2)     Pengalaman  Pemilu 2009 menunjukkan caleg perempuan diperhitungkan – bahkan mampu bersaing dan dipilih – oleh pemilih Indonesia.  Maka partai politik peserta pemilu bertanggung jawab dalam memastikan menguatnya potensi keterpilihan caleg perempuan dari tingkat pusat hingga kabupaten/kota sebagai upaya mengoreksi ketimpangan representasi politik perempuan di lembaga legislatif.
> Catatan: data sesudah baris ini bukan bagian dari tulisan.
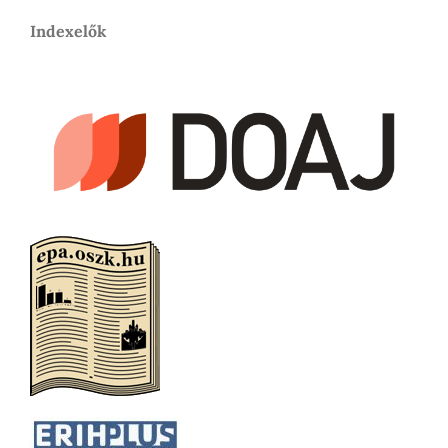
Indexelők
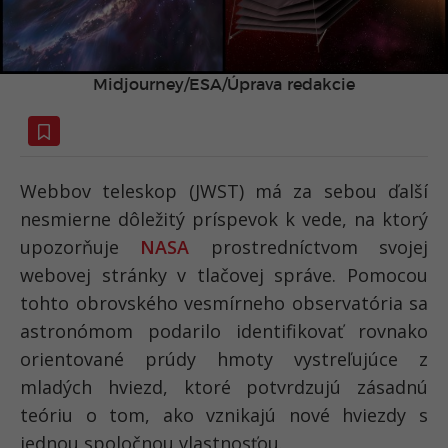
Midjourney/ESA/Úprava redakcie
Webbov teleskop (JWST) má za sebou ďalší
nesmierne dôležitý príspevok k vede, na ktorý
upozorňuje
NASA
prostredníctvom svojej
webovej stránky v tlačovej správe. Pomocou
tohto obrovského vesmírneho observatória sa
astronómom podarilo identifikovať rovnako
orientované prúdy hmoty vystreľujúce z
mladých hviezd, ktoré potvrdzujú zásadnú
teóriu o tom, ako vznikajú nové hviezdy s
jednou spoločnou vlastnosťou.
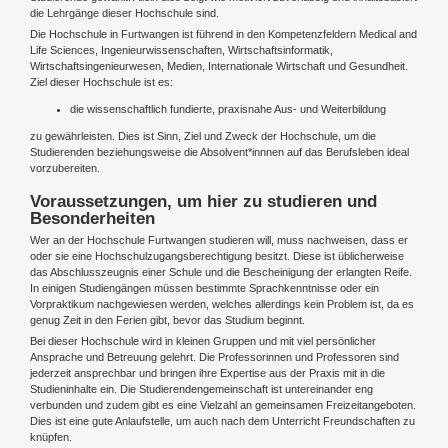
die Lehrgänge dieser Hochschule sind.
Die Hochschule in Furtwangen ist führend in den Kompetenzfeldern Medical and
Life Sciences, Ingenieurwissenschaften, Wirtschaftsinformatik,
Wirtschaftsingenieurwesen, Medien, Internationale Wirtschaft und Gesundheit.
Ziel dieser Hochschule ist es:
die wissenschaftlich fundierte, praxisnahe Aus- und Weiterbildung
zu gewährleisten. Dies ist Sinn, Ziel und Zweck der Hochschule, um die
Studierenden beziehungsweise die Absolvent*innnen auf das Berufsleben ideal
vorzubereiten.
Voraussetzungen, um hier zu studieren und
Besonderheiten
Wer an der Hochschule Furtwangen studieren will, muss nachweisen, dass er
oder sie eine Hochschulzugangsberechtigung besitzt. Diese ist üblicherweise
das Abschlusszeugnis einer Schule und die Bescheinigung der erlangten Reife.
In einigen Studiengängen müssen bestimmte Sprachkenntnisse oder ein
Vorpraktikum nachgewiesen werden, welches allerdings kein Problem ist, da es
genug Zeit in den Ferien gibt, bevor das Studium beginnt.
Bei dieser Hochschule wird in kleinen Gruppen und mit viel persönlicher
Ansprache und Betreuung gelehrt. Die Professorinnen und Professoren sind
jederzeit ansprechbar und bringen ihre Expertise aus der Praxis mit in die
Studieninhalte ein. Die Studierendengemeinschaft ist untereinander eng
verbunden und zudem gibt es eine Vielzahl an gemeinsamen Freizeitangeboten.
Dies ist eine gute Anlaufstelle, um auch nach dem Unterricht Freundschaften zu
knüpfen.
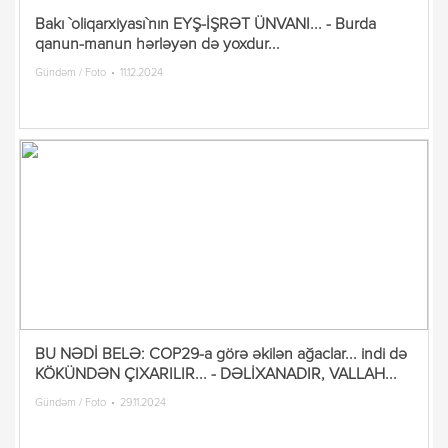
Bakı `oliqarxiyası`nın EYŞ-İŞRƏT ÜNVANI... - Burda
qanun-manun hərləyən də yoxdur...
Gündəm / Foto
11.12.2024
BU NƏDİ BELƏ: COP29-a görə əkilən ağaclar... indi də
KÖKÜNDƏN ÇIXARILIR... - DƏLİXANADIR, VALLAH...
Gündəm / Foto
29.11.2024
3)     Mendorong agar partai politik peserta pemilu menerapkan tindakan afirmatif di internal partainya untuk meningkatkan angka keterpilihan perempuan, dengan cara: (a) mengidentifikasi wilayah mana saja yang tinggi suara untuk caleg perempuan berdasarkan basis perolehan suara partai pada pemilu lalu, (b) penempatan caleg perempuan dalam Daftar Calon pada urutan dan wilayah potensial terpilih.
4)     Mendorong bidang pemberdayaan perempuan partai politik untuk memperkuat sinergitas dengan organisasi masyarakat, aktivis masyarakat sipil, dan komunitas/kelompok perempuan hingga tingkat akar rumput dalam upaya mendorong partai politik untuk mencalonkan perempuan yang memiliki potensi kapabilitas dan jaringan akar rumput di wilayah basis kekuatannya.